WHAT TO DO: Should the word "shipment" occur in a line of the records, copy that line.
-*-
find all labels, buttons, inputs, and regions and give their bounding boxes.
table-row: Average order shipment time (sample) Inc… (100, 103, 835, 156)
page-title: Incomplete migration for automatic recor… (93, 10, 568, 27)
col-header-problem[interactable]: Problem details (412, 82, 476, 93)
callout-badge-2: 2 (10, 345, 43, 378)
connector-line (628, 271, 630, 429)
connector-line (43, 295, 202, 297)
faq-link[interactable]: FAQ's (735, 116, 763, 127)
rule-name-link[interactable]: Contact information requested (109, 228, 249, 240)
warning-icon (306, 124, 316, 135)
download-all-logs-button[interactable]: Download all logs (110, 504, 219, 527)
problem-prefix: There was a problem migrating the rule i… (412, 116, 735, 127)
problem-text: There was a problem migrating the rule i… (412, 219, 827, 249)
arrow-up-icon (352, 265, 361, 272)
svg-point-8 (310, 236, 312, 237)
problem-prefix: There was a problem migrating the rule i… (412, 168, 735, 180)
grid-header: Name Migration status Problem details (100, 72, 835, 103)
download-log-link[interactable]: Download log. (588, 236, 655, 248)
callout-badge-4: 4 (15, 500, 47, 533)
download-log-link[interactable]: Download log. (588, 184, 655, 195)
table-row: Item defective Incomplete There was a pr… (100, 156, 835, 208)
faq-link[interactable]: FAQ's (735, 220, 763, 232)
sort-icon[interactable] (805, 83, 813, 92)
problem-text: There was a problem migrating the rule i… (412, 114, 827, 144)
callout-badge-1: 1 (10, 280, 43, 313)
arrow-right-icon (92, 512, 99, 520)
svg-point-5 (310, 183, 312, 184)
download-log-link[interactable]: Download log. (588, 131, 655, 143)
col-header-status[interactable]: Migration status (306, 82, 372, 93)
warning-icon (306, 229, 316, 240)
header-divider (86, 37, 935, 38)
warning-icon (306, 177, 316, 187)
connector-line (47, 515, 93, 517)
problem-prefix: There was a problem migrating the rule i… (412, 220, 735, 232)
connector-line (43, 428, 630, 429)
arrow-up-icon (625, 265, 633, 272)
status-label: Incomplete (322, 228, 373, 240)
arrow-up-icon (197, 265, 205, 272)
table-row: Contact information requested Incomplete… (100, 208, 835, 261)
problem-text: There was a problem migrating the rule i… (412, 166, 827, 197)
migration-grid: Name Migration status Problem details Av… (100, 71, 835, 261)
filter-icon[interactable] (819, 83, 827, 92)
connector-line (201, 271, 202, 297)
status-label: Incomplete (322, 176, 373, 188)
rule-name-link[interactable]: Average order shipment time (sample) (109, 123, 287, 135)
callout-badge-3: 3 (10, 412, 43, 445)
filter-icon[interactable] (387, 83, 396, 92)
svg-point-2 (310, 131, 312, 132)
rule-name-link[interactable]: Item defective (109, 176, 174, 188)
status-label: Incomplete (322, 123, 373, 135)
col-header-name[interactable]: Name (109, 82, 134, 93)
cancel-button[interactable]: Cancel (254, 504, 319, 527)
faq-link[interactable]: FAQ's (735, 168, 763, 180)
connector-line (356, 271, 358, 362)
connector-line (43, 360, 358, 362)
-*-
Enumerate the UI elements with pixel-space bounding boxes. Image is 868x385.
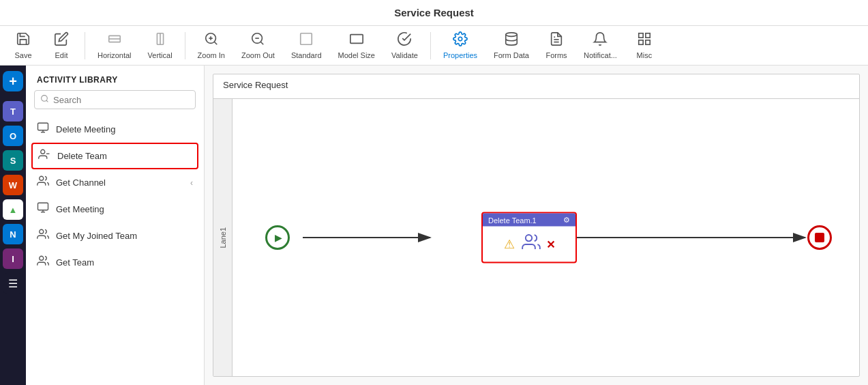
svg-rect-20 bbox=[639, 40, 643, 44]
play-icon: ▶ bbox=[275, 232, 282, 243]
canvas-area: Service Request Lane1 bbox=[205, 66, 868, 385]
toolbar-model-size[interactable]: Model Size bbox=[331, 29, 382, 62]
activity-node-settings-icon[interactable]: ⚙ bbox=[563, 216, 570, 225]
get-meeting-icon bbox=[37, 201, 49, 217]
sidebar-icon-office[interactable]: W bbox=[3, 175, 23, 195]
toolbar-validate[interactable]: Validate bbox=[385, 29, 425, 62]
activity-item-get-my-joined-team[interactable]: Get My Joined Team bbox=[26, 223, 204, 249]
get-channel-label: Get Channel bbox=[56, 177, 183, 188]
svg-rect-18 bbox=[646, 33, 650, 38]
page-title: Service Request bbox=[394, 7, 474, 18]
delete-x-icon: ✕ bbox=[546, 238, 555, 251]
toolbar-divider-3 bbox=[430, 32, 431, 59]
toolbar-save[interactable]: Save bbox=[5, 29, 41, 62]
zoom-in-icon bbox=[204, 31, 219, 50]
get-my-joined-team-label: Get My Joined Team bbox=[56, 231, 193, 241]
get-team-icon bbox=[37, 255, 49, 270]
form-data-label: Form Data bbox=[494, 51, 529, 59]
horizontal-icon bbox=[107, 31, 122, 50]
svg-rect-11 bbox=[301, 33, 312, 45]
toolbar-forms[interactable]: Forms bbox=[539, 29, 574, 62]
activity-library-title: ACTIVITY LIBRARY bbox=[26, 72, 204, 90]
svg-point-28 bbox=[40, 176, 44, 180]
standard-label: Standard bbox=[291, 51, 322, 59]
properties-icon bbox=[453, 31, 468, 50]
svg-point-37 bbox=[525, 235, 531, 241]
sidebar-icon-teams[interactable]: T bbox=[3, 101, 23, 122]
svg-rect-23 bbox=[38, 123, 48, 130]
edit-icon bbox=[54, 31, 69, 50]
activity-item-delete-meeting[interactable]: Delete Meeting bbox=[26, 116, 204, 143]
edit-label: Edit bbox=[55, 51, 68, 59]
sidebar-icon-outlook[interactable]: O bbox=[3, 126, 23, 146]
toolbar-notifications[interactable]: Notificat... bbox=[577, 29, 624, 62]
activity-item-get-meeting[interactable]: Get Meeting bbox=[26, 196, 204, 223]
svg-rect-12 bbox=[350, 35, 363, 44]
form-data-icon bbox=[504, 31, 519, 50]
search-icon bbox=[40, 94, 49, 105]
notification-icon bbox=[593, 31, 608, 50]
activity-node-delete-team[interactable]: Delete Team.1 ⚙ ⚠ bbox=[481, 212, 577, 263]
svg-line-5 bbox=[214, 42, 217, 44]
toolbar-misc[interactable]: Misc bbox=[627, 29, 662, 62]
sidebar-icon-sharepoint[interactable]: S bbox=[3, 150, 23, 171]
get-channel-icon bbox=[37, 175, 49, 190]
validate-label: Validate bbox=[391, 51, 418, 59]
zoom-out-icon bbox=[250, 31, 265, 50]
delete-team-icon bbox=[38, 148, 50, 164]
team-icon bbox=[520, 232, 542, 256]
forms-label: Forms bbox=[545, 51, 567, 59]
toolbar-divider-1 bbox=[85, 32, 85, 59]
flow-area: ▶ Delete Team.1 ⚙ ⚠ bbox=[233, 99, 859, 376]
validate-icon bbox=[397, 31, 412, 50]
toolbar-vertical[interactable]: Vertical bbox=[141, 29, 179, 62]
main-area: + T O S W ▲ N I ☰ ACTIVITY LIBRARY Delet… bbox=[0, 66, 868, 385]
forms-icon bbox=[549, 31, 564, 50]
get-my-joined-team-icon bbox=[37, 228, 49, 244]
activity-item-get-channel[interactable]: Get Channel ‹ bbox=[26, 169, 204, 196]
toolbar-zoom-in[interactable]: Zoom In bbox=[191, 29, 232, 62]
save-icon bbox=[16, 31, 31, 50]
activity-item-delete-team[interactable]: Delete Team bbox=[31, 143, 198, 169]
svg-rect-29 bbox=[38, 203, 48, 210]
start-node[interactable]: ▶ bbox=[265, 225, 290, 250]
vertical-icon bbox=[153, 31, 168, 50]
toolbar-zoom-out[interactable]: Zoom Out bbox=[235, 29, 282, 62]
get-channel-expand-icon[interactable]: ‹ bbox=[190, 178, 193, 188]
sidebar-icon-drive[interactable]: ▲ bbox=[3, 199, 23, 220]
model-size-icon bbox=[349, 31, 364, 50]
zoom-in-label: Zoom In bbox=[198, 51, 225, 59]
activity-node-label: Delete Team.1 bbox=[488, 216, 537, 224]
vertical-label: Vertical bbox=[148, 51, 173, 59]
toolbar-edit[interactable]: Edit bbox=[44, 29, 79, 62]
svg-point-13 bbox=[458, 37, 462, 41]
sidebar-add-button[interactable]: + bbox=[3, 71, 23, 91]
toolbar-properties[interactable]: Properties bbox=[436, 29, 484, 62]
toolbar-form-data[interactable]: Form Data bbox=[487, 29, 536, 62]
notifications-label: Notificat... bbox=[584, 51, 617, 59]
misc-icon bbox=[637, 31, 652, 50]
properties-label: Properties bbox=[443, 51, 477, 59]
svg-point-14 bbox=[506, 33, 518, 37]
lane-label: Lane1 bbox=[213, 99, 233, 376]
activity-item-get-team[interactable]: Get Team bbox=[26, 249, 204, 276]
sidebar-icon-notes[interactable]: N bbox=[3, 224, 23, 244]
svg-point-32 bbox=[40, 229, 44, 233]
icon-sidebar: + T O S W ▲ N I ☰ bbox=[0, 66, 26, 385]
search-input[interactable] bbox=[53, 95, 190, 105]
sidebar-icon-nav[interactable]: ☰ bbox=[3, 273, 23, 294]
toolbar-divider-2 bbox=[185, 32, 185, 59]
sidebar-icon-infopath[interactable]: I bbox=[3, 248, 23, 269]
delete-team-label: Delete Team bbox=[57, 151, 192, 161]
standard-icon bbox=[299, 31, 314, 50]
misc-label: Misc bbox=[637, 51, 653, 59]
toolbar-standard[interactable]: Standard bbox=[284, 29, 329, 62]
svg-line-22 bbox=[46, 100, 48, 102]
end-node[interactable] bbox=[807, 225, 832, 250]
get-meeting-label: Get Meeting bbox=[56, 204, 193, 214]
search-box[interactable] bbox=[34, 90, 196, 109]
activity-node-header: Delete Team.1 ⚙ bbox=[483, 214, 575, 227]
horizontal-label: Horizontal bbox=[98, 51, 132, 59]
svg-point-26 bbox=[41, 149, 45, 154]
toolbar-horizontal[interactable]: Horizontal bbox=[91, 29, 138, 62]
-*-
REPLY TO THE TASK:
table-row: Average order shipment time (sample) Inc… (100, 103, 835, 156)
rule-name-link[interactable]: Average order shipment time (sample) (109, 123, 287, 135)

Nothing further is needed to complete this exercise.